# 1957 AMF Shelby Airflo



## Oilit (Aug 9, 2021)

This bike has rust and wear, but is pretty complete, and this frame style only shows up for a couple of years. It's similar to the Schwinn cantilever frame at first glance, but probably different enough to avoid patent infringement. It seems to be AMF's Shelby middleweight, or at least I've never seen this frame with a Roadmaster badge. AMF was keeping the two makes separate at this point, I've seen a couple of '50's Roadmaster catalogs and brochures, and they don't include the Shelby models. Unfortunately I haven't seen an AMF Shelby catalog, so I'm not sure when they started making this frame, '55 or '56 is my best guess. After AMF went to the cantilever frame in 1958, the Shelbys and Roadmasters all look to have been built on the same frames. 
 Whether it was supposed to be a Shelby or not, AMF would still build it with any retail badge you wanted. @Mr.
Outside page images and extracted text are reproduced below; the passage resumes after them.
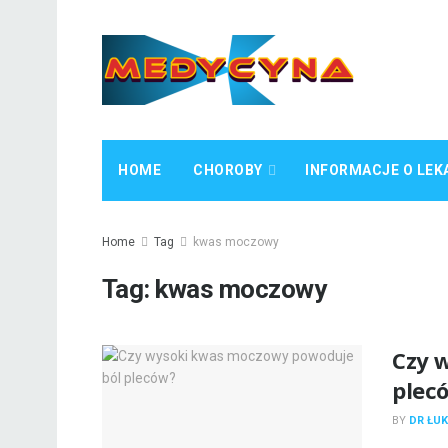
HOME
CHOROBY
INFORMACJE O LEK
Home
Tag
kwas moczowy
Tag:
kwas moczowy
Czy 
plec
BY
DR ŁUK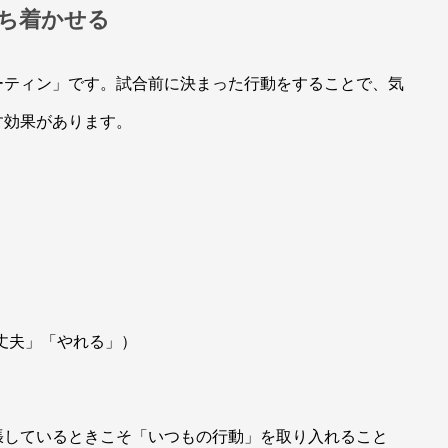
落ち着かせる
ーティン」です。試合前に決まった行動をすることで、気
す効果があります。
丈夫」「やれる」）
張しているときこそ「いつもの行動」を取り入れること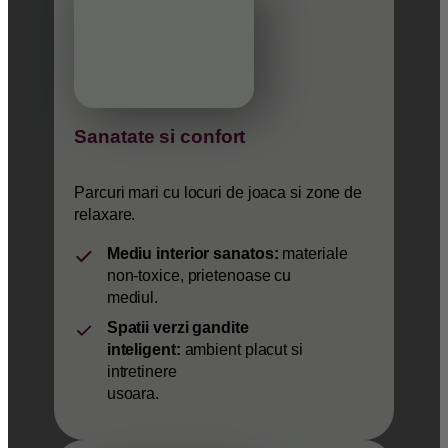
Sanatate si confort
Parcuri mari cu locuri de joaca si zone de
relaxare.
Mediu interior sanatos:
materiale
non-toxice, prietenoase cu
mediul.
Spatii verzi gandite
inteligent:
ambient placut si
intretinere
usoara.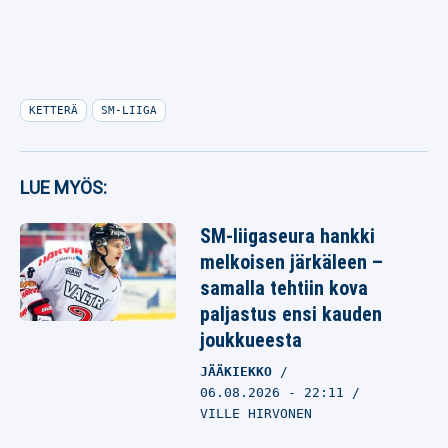
KETTERÄ
SM-LIIGA
LUE MYÖS:
SM-liigaseura hankki
melkoisen järkäleen –
samalla tehtiin kova
paljastus ensi kauden
joukkueesta
JÄÄKIEKKO
06.08.2026
- 22:11
VILLE HIRVONEN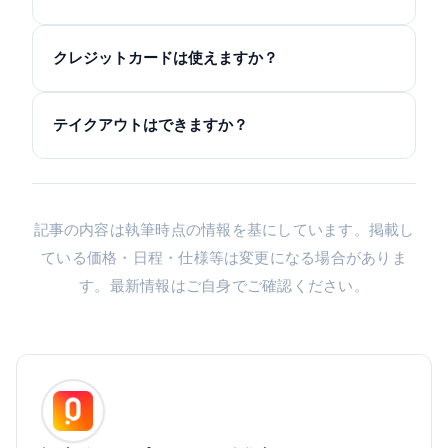
クレジットカードは使えますか？
テイクアウトはできますか？
記事の内容は執筆時点の情報を基にしています。掲載し
ている価格・日程・仕様等は変更になる場合がありま
す。最新情報はご自身でご確認ください。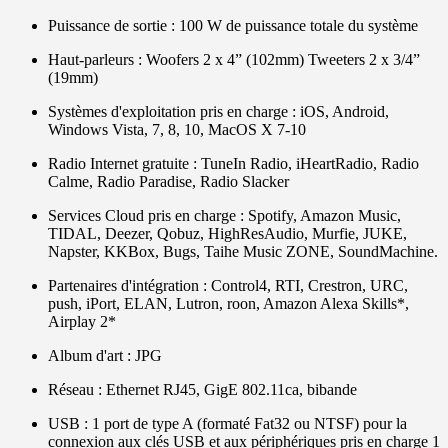
Puissance de sortie : 100 W de puissance totale du système
Haut-parleurs : Woofers 2 x 4” (102mm) Tweeters 2 x 3/4”
(19mm)
Systèmes d'exploitation pris en charge : iOS, Android,
Windows Vista, 7, 8, 10, MacOS X 7-10
Radio Internet gratuite : TuneIn Radio, iHeartRadio, Radio
Calme, Radio Paradise, Radio Slacker
Services Cloud pris en charge : Spotify, Amazon Music,
TIDAL, Deezer, Qobuz, HighResAudio, Murfie, JUKE,
Napster, KKBox, Bugs, Taihe Music ZONE, SoundMachine.
Partenaires d'intégration : Control4, RTI, Crestron, URC,
push, iPort, ELAN, Lutron, roon, Amazon Alexa Skills*,
Airplay 2*
Album d'art : JPG
Réseau : Ethernet RJ45, GigE 802.11ca, bibande
USB : 1 port de type A (formaté Fat32 ou NTSF) pour la
connexion aux clés USB et aux périphériques pris en charge 1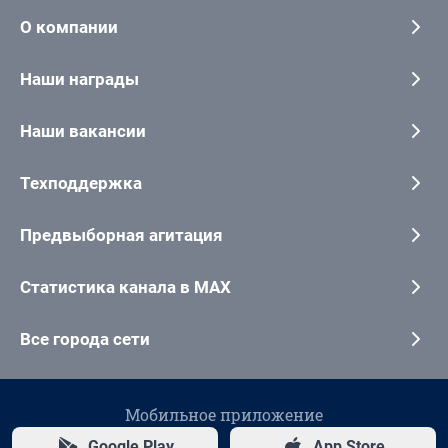
О компании
Наши награды
Наши вакансии
Техподдержка
Предвыборная агитация
Статистика канала в MAX
Все города сети
Мобильное приложение
Google Play
App Store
Monkeyarms posted a nice one badged "American Flyer" in this thread (post #132), and his has a Bendix two speed!








						BLACK FRIDAY! Let's see your black bikes! | General Discussion About Old Bicycles
					

54 Jag




					thecabe.com


----------



## Mr. Monkeyarms (Aug 9, 2021)

Do you mean this one? Lol!

That's a nice bike you have right there. 😉


----------



## Oilit (Aug 9, 2021)

Mr. Monkeyarms said:


> View attachment 1460147
> Do you mean this one? Lol!
> 
> That's a nice bike you have right there. 😉



Yes sir, that's the one! And thanks, although I'd call mine more interesting than nice!


----------



## Mr. Monkeyarms (Aug 9, 2021)

Well, I have a thing for crusty original bikes like yours. Lol!


----------



## OZ1972 (Aug 12, 2021)

Sweet love it , would be a good rider !!!!!


----------



## Adamtinkerer (Aug 14, 2021)

Interesting, it's the same badge as the Shelby built one, but it has AMF stuff at the bottom! I believe the guard is a leftover Shelby part too.


----------



## Oilit (Aug 14, 2021)

And the seat post decal is hard to read, but instead of "Masterweld - Cleveland Welding Co." it says "The Shelby Company - Cleveland Ohio." That might have hurt a little in Shelby, Ohio.


----------